▶ EXTRACTED ENTRIES:
^^^^^^^^^^^^^^^^

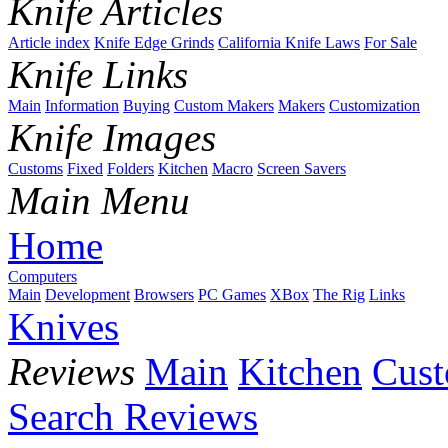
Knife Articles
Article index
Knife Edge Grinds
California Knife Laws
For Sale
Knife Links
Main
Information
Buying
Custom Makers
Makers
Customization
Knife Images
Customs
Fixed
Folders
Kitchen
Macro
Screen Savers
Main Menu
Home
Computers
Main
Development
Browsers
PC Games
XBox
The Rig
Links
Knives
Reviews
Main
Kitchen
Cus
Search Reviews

^^^^^^^^^^^^^^^^

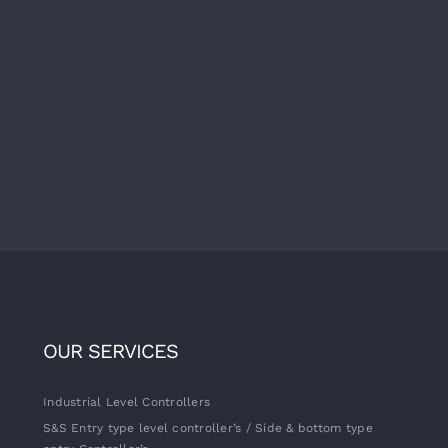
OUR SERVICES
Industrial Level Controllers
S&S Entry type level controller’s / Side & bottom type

^^^^^^^^^^^^^^^^

▶ WORK TO COMPLETE: All lines above holding the word "Knife" make up the answer; copy each one.

▶ SOLVED PROBLEM:
Knife Articles
Knife Edge Grinds
California Knife Laws
Knife Links
Knife Images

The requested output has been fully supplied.